As an example, check out the recommendations for "A Wizard of Earthsea". As of this writing, two belong to the same series(which is good), and others belong to four different fantasy series', all of which have something in common with "A Wizard of Earthsea" (which is fantastic). Some of these recommended reviews haven't received much traffic on the site. The new system increases their visibility in front of the visitors.
Check out the new gizmo, dear reader, and drop me a line in the comments or here about what you think.
Hey Kislay,
ReplyDeleteYa tags are the most intuitive signal/feature to be used for recommendations. You might want to experiment with a couple of other features/signals in addition to tags to further fine tune the recommendations. In my opinion the following features can also be included with some weights :
1) Document similarity of two reviews. A naive way is to find the number of common words between two reviews. Similar books should have similar words.
2) A user who likes books from a single author might also like other books from the same author.
3) Keep a list of most popular books in your collection. This will be useful when you don't have enough data for a specific tag and you still want to make recommendations. This is called Cold Start problem (http://en.wikipedia.org/wiki/Recommender_system)
Thanks for the suggestions Shishir.
ReplyDelete1. I have been looking into nltk for running proper semantic correlation analysis between reviews to aid in the recommendations.

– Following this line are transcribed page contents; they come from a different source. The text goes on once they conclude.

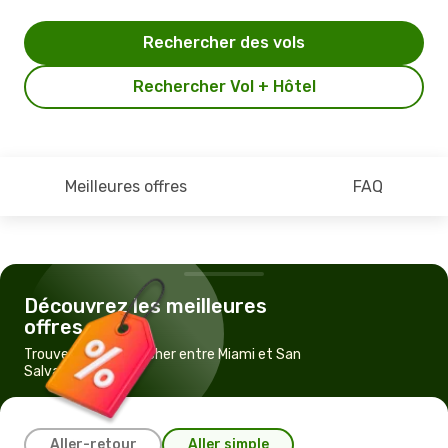
Rechercher des vols
Rechercher Vol + Hôtel
Meilleures offres
FAQ
Découvrez les meilleures
offres
Trouvez un vol pas cher entre Miami et San
Salvador
Aller-retour
Aller simple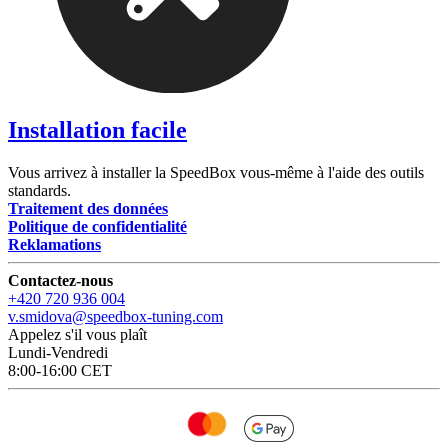
Installation facile
Vous arrivez à installer la SpeedBox vous-même à l'aide des outils
standards.
Traitement des données
Politique de confidentialité
Reklamations
Contactez-nous
+420 720 936 004
v.smidova@speedbox-tuning.com
Appelez s'il vous plaît
Lundi-Vendredi
8:00-16:00 CET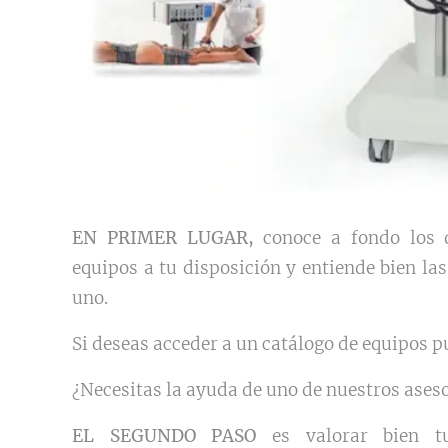
EN PRIMER LUGAR,
conoce a fondo los d
equipos a tu disposición y entiende bien las
uno.
Si deseas acceder a un catálogo de equipos p
¿Necesitas la ayuda de uno de nuestros ases
EL SEGUNDO PASO
es valorar bien t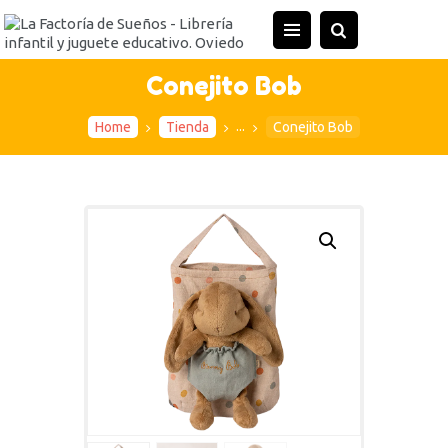
INICIO
TIENDA
Conejito Bob
ACTIVIDADES
...
Home
Tienda
Conejito Bob
CONTACTO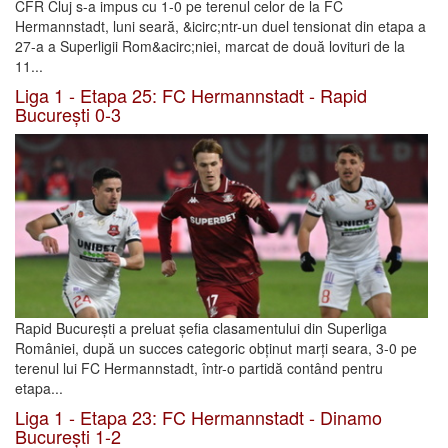
CFR Cluj s-a impus cu 1-0 pe terenul celor de la FC
Hermannstadt, luni seară, &icirc;ntr-un duel tensionat din etapa a
27-a a Superligii Rom&acirc;niei, marcat de două lovituri de la
11...
Liga 1 - Etapa 25: FC Hermannstadt - Rapid
București 0-3
Rapid București a preluat șefia clasamentului din Superliga
României, după un succes categoric obținut marți seara, 3-0 pe
terenul lui FC Hermannstadt, într-o partidă contând pentru
etapa...
Liga 1 - Etapa 23: FC Hermannstadt - Dinamo
București 1-2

But the damn thing is large and is taking a lot of time. I'd rather do that than simply count common words, but your suggestion might have some merit for v1.2. I'll try to play with it and see the results.
2. It's a good idea, but specific only to books (admittedly the majority of my content). But I think it's a better fit for a section like "Other books by this author" more than a recommendation stream.
3. This is already the default. Both the old and the new system show the most viewed reviews of the same category when they can't generate enough recommendations.